Records contained in a dataset
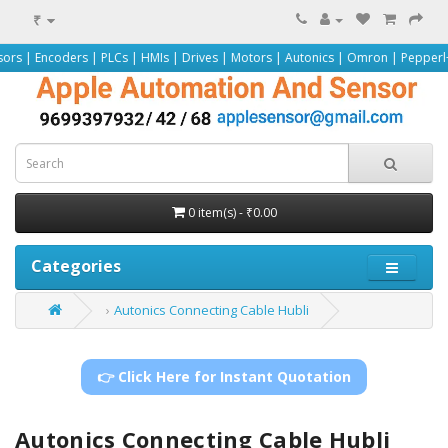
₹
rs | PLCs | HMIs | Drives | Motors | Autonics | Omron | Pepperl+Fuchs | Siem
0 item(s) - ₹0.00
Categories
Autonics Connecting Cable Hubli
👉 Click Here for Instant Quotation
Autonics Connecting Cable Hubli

==

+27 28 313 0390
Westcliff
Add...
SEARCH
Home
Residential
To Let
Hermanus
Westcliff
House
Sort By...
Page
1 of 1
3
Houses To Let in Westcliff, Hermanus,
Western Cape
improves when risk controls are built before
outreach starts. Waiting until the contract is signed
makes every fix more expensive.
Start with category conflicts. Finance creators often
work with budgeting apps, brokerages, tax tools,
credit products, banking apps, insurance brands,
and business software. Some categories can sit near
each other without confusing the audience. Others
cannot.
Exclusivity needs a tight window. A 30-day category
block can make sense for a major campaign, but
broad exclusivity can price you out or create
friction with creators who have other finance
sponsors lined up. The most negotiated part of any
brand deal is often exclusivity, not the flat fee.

■ Work instructions ■
Count every line of the data in which the word "Hermanus" appears, and report only the total.

■ Reply to the exercise ■
2